Work required
Check each line of the entries. Copy the ones that contain the string "تحقق".

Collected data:
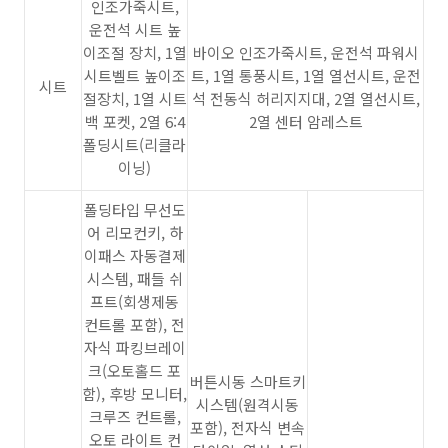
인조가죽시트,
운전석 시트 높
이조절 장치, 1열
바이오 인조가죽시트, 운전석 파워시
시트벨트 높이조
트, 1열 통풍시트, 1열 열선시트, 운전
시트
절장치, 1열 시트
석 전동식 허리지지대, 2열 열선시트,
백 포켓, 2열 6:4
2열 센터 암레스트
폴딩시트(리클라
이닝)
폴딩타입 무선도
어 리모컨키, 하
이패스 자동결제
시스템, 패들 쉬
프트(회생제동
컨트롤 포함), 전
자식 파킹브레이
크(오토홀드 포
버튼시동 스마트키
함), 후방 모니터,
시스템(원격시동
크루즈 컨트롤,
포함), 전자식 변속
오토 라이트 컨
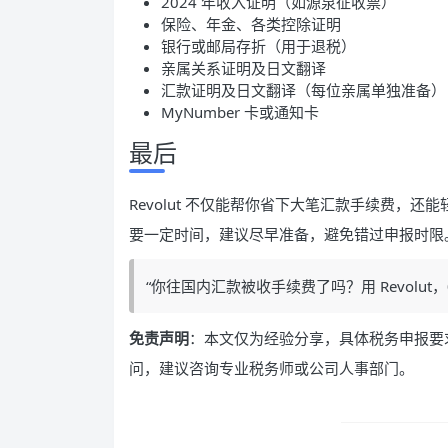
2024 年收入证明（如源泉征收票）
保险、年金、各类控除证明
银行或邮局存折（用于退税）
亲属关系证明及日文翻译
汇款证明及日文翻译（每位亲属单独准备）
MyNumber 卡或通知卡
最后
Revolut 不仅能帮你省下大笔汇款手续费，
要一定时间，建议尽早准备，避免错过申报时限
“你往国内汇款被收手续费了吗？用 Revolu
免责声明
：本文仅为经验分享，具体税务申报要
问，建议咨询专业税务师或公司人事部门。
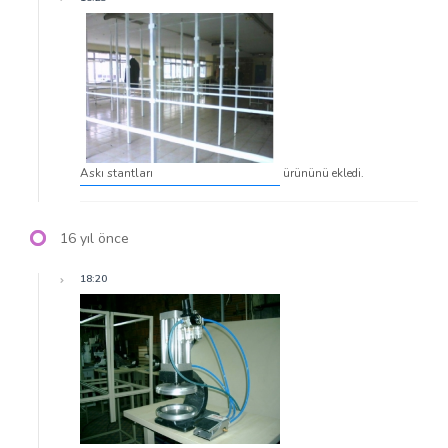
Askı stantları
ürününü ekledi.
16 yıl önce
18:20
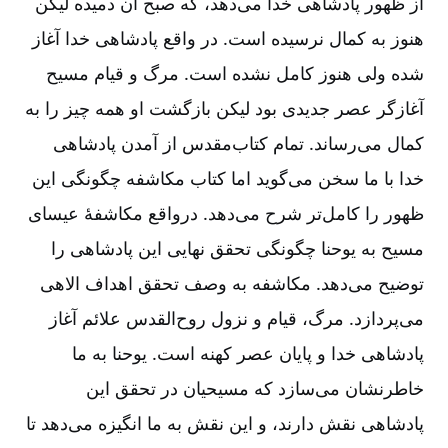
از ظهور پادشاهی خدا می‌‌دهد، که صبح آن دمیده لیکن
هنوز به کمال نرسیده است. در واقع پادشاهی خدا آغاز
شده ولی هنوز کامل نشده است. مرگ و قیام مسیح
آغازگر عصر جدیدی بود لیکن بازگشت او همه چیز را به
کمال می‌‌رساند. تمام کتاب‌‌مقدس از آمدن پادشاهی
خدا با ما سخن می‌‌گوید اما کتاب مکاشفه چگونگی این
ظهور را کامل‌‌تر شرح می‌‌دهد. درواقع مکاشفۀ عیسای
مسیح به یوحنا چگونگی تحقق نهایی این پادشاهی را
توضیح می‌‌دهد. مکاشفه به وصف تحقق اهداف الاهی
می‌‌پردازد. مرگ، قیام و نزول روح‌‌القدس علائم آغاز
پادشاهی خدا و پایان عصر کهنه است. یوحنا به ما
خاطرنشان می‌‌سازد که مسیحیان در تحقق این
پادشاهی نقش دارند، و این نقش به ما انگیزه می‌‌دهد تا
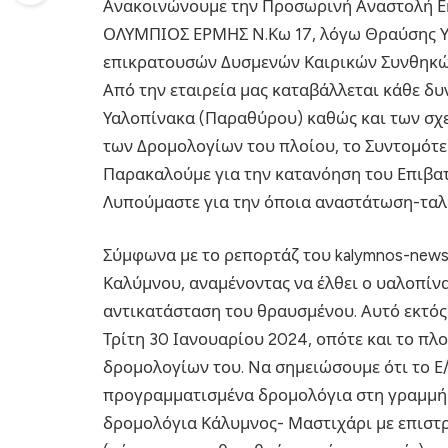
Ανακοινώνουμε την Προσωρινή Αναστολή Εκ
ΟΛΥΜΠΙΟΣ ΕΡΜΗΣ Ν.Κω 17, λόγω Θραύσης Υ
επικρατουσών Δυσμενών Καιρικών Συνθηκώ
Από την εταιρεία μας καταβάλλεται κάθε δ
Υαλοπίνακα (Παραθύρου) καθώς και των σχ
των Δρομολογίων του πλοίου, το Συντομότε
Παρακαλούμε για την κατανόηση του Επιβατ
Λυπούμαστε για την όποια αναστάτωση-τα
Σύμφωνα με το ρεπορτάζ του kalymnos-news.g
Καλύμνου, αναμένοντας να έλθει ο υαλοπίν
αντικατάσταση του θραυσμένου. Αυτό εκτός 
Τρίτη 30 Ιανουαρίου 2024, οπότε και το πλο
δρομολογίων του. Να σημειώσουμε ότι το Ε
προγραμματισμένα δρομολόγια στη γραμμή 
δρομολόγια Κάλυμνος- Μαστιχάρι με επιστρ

Written response
مسیح به یوحنا چگونگی تحقق نهایی این پادشاهی را
توضیح می‌‌دهد. مکاشفه به وصف تحقق اهداف الاهی
خاطرنشان می‌‌سازد که مسیحیان در تحقق این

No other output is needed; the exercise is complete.